Tony Danza is not dead, he's just the latest celebrity "victim" of an Internet death hoax, according to the Inquisitr, which did not name the source of this one.
The celebrities have been "killed" in every manner of mishap from car rollovers to falling off mountains, and Danza was rumored to have fallen off a cliff in New Zealand Monday.
The site claimed about the "Who's The Boss?" star:
"Actor Tony Danza died while filming a movie in New Zealand early this morning - September 10, 2012. Preliminary reports from New Zealand Police officials indicate that the actor fell more than 60 feet to his death on the Kauri Cliffs while on-set. Specific details are not yet available. The accident occurred at approximately 4:30 a.m. (UTC/GMT +12)."
Danza joins the star-studded ranks of undead figures including Usher, John Cena, Jerry Springer, Eddie Murphy, Reese Witherspoon, Bill Cosby, Tom Kenny (the voice actor for SpongeBob SqaurePants) and most notoriously Morgan Freeman.
To make the site seem more credible, a blurb at the end of the story is added to trick readers.
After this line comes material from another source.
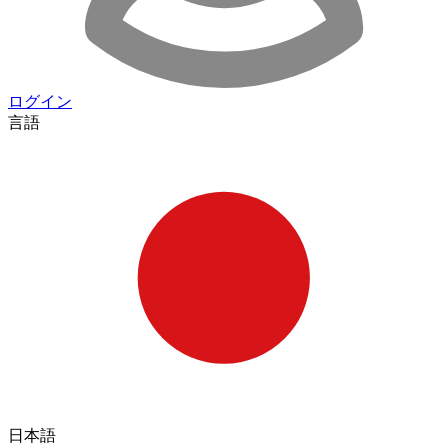
ログイン
言語
日本語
"New Zealand, in recent years has grown in popularity as a backdrop for Hollywood producers because of its scenic and rugged landscape. Recent movies filmed in New Zealand include The Lord Of the Rings, King Kong, and The Chronicles Of Narnia."
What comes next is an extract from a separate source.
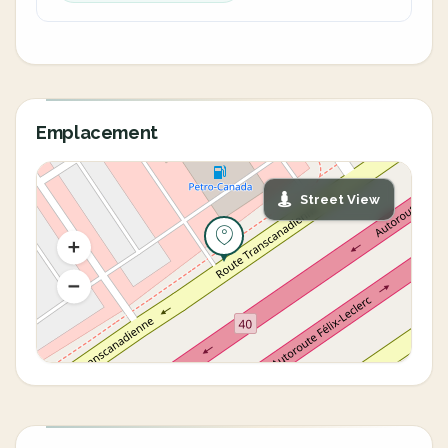
Emplacement
Street View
But fear not, Danza is alive and well. He has frequently been on television again to promote his new book "I'd Like to Apologize to Every Teacher I Ever Had," the Inquisitr reported.
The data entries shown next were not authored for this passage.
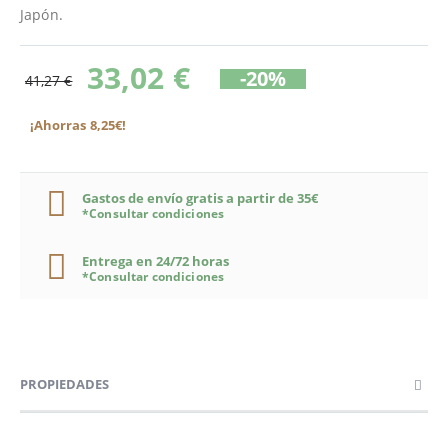
Japón.
33,02 €
-20%
41,27 €
¡Ahorras 8,25€!
Gastos de envío gratis a partir de 35€
*Consultar condiciones
Entrega en 24/72 horas
*Consultar condiciones
PROPIEDADES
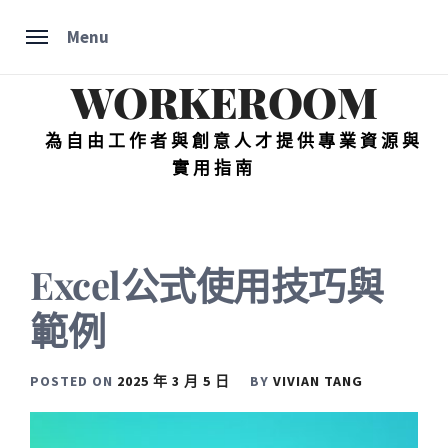
Skip
Menu
to
content
WORKEROOM
為自由工作者與創意人才提供專業資源與
實用指南
Excel公式使用技巧與
範例
POSTED ON
2025 年 3 月 5 日
BY
VIVIAN TANG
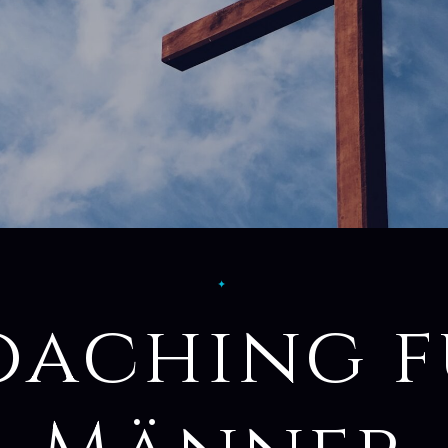
✦
oaching f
Danza hasn't responded to the death hoax, but you can check out his tweets under @TonyDanza.
Celebrity death hoaxes have been proilferating because of how fast information spreads now and how they play with fans' emotions, Psychology Today explained.
"In Twitter hoaxes, particularly those about celebrity deaths, the perpetrators are counting upon fans' emotional attachment to the celebrities to generate an immediate reaction and override a more measured response of healthy skepticism."
The website continued, "While a hoax may strike some as funny, and there are undoubtedly some instances of funny ones that we might commonly refer to as 'practical jokes,' most hoaxes are designed to promote the psychological or commercial interests of the perpetrator at the expense of the victims."